The first step in landscape photography is understanding the ins and outs that make up compelling compositions. It can be an extremely tedious journey too. It’s not something you can do within a couple weekends shooting. No, the first step in landscape photography take a lot of time. In fact, I thought I was finished with the first step many times before.
It comes down to giving yourself a reality check and understanding humility in its most basic form. You have to be able to understand that there’s always something you can learn and improve on in the very basic foundations of photography. When you aren’t afraid to go back to the foundations of composition and technique, then you’re ready to move onto taking the next step in landscape photography.

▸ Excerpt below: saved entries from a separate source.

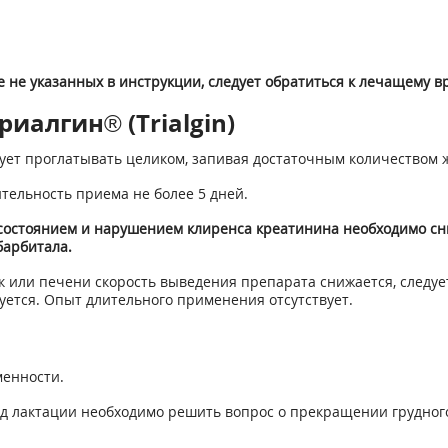
 не указанных в инструкции, следует обратиться к лечащему в
иалгин® (Trialgin)
ледует проглатывать целиком, запивая достаточным количеством 
тельность приема не более 5 дней.
стоянием и нарушением клиренса креатинина необходимо сниз
барбитала.
 или печени скорость выведения препарата снижается, следует
ется. Опыт длительного применения отсутствует.
енности.
д лактации необходимо решить вопрос о прекращении грудног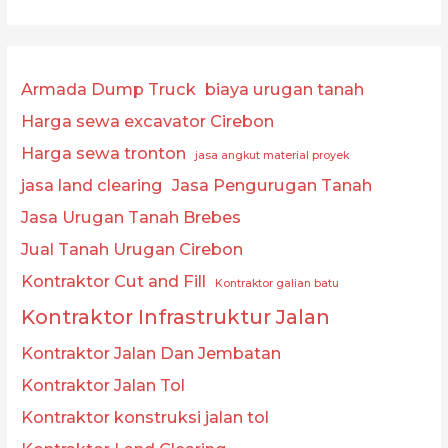
Armada Dump Truck
biaya urugan tanah
Harga sewa excavator Cirebon
Harga sewa tronton
jasa angkut material proyek
jasa land clearing
Jasa Pengurugan Tanah
Jasa Urugan Tanah Brebes
Jual Tanah Urugan Cirebon
Kontraktor Cut and Fill
Kontraktor galian batu
Kontraktor Infrastruktur Jalan
Kontraktor Jalan Dan Jembatan
Kontraktor Jalan Tol
Kontraktor konstruksi jalan tol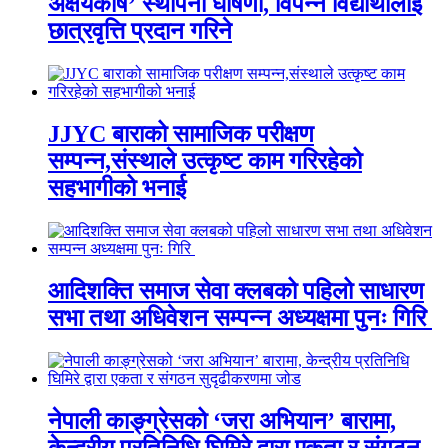
अक्षयकोष’ स्थापना घोषणा, विपन्न विद्यार्थीलाई
छात्रवृत्ति प्रदान गरिने
JJYC बाराको सामाजिक परीक्षण
सम्पन्न,संस्थाले उत्कृष्ट काम गरिरहेको
सहभागीको भनाई
आदिशक्ति समाज सेवा क्लबको पहिलो साधारण
सभा तथा अधिवेशन सम्पन्न अध्यक्षमा पुनः गिरि
नेपाली काङ्ग्रेसको ‘जरा अभियान’ बारामा,
केन्द्रीय प्रतिनिधि घिमिरे द्वारा एकता र संगठन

Your next step in landscape photography is extremely vague. What makes it so challenging is that there’s no real formula or specific number pattern or path to follow to level up your photo game again. There are multiple paths you can take.
In terms of shooting, I would say the most important next step in landscape photography is to harness light. You know all about leading lines and foreground objects, but not everyone can effectively harness light to give the composition of the shot another compelling element.
Everyone knows about the golden hour, but not many people know about taking a photo at the exact moment when you get the most detail out of your dynamic range as possible. And it’s difficult again when there’s no exact way to know when that time is before you go out shooting. Every sunrise or sunset is different because of the amount of light available, your location, and what type of cloud cover is present in the sky.
You see what I mean now when I said that the next step in landscape photography is vague?
It’s all about effectively training your eyes to see and notice when the sky is getting too bright or the foreground is getting too dark. You want your foreground to be slightly shadowed, but slightly illuminated with the available light. You want the sky to be colorful, but not so bright that it blows out highlight details in clouds.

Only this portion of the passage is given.